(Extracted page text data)
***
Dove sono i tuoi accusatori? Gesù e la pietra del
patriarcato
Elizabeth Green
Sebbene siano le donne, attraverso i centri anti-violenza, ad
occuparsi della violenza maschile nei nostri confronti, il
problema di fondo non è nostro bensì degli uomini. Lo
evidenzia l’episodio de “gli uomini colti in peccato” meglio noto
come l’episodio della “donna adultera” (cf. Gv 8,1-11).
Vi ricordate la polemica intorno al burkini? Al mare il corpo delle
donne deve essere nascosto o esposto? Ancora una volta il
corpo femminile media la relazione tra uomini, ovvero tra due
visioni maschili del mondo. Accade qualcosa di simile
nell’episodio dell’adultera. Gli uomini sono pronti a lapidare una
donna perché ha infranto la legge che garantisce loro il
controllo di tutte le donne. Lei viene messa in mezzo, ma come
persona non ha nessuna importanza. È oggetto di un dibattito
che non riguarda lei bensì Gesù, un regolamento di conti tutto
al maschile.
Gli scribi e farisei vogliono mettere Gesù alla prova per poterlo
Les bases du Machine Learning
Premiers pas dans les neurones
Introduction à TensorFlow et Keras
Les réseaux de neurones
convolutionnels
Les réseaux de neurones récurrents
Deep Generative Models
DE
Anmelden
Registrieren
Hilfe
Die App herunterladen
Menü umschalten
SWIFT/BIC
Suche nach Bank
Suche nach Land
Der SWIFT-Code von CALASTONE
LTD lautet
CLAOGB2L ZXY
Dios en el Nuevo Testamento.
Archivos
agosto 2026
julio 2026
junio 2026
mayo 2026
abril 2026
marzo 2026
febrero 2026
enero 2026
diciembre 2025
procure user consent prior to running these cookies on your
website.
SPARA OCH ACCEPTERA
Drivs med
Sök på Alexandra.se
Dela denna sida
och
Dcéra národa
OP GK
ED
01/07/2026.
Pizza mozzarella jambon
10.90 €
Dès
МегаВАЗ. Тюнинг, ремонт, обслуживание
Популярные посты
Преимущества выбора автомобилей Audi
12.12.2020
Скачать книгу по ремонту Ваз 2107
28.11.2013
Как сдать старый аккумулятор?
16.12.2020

- _TRY IT_: Count the lines in the data where "neurones" occurs. Report the number only.

- _SOLUTION TO THIS TASK_: 3